I will now open the iPad and delete the Prompt.app icon as if to uninstall it. After that, getting back to the SSH shell and refresh the springboard as the mobile user

su mobile
uicache

After that the Prompt app icon will be back on the springboard and will now be able to connect to the localhost address.
The same principle really applies to any app.

Install PHP

Since I will use PHP version 5.4.* to work I will add a repository source to cydia and that will be the iOs-Webstack one. After that I will install the PHP54 package from iOs-Webstack repository.

Install aptitude package manager (optional)

I will install aptitude via Cydia to be able to download packages via the command line. Any package I install via the command line, either via an SSH session or the Prompt app, can be installed using Cydia UI.

Install vim and git

Using SSH I will type the command

su - <<< to get back to the root user, will request password
aptitude install vim git wget curl coreutils coreutils-bin

and that’s all.

Create SSH keys to be able to use GitHub

Distributed version control is a must for me and almost any one using a computer for anything beyond social networks will need to use git and/or GitHub. Sadly that can’t be done out of the box when it comes to pulling and pushing from/to GitHub repositories due to missing SSL certificates.
As detailed on GitHub help page I will generate a private and public keys using SSH

ssh-keygen -t rsa -C "my.name@somedomain.com"

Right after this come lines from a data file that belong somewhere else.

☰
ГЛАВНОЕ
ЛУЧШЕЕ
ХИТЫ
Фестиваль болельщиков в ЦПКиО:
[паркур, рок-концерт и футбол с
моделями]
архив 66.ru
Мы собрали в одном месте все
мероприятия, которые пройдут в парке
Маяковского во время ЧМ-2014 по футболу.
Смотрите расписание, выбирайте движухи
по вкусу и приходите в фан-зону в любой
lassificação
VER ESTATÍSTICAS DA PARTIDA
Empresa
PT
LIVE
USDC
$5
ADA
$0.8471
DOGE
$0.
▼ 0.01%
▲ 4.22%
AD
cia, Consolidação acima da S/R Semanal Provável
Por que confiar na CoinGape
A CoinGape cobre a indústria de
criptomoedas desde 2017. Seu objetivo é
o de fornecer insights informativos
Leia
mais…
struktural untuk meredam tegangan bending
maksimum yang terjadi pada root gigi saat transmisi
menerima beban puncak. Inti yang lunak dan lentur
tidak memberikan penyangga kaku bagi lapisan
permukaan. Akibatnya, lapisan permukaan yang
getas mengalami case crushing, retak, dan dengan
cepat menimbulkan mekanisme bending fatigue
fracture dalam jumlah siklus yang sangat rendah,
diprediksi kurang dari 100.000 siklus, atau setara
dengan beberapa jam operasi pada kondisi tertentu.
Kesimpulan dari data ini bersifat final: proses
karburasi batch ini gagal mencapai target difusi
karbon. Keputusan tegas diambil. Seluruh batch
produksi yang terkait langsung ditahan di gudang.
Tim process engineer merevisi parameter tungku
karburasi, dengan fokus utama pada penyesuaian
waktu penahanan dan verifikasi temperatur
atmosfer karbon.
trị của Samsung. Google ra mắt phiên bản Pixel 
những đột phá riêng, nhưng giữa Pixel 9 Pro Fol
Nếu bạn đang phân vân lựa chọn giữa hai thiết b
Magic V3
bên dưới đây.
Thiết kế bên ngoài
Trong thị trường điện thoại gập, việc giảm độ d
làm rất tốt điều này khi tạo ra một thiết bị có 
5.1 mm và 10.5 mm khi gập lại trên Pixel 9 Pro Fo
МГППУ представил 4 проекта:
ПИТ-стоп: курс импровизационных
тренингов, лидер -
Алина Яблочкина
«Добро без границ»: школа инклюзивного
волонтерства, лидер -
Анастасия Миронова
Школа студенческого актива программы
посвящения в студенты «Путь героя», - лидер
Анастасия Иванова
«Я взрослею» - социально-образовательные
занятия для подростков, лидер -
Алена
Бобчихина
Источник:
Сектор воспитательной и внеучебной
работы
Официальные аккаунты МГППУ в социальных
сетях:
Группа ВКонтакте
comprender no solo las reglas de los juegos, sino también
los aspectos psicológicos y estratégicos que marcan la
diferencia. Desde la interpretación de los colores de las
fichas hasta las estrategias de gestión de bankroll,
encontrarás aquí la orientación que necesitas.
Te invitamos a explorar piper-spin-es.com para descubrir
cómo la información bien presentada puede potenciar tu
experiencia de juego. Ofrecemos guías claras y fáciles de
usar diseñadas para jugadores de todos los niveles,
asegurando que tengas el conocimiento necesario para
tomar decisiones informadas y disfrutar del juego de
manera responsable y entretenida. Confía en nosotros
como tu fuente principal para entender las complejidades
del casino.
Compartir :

and answer to the generator response for a key location, I will use the default one, and a passphrase. Following along GitHub guidelines I will print the public key contents to screen to be able to copy and paste them to GitHub (this I will do via SSH and a real PC)

cat ~/.ssh/id_rsa.pub

and will follow the guide from that point.
Please note that this set up will allow for repository cloning via SSH and not the “usual” way.

Install PHPUnit

I will usually install PHPUnit using pear but since I’m working in a reduced enviroment here I will just download phpunit.phar file and move it to the executables directory

wget --no-check-certificate https://phar.phpunit.de/phpunit.phar
chmod +x phpunit.phar
mv phpunit.phar /usr/local/bin/phpunit

running

phpunit --version

from the command line will yield PHPUnit version information.

Expand and extend

Now that I’ve got the tools and know-how I can extend the iPad possibilities and common pitfalls. No need to wait for an iPad Pro when a current jailbroken iPad will give me almost 10 hours of portable and local programming environment.

But I hate vim!

No, I love it but I believe anyone has the right to choose its tools and vim is not an option when there isn’t a keyboard connected to the iPad; I’m not that masochist.
In those cases I will use another iPad coding IDE app and after I’ve created a symbolic link to its Documents folder in the root user home folder (/var/root); I’m doing this for Textastic here

find /var/mobile/Applications -name Textastic.app

after the folder containing Textastic has been found

ln -s /var/mobile/Applications/5831B796-F4AF-4F9C-8F4A-A5A7B49750CE/Documents/ /var/root/Documents

and now editing any file in the /var/root/Documents folder will show into Textastic.
I will pull and push git repositories in the /var/root/Documents folder and those will magically appear in Textastic documents.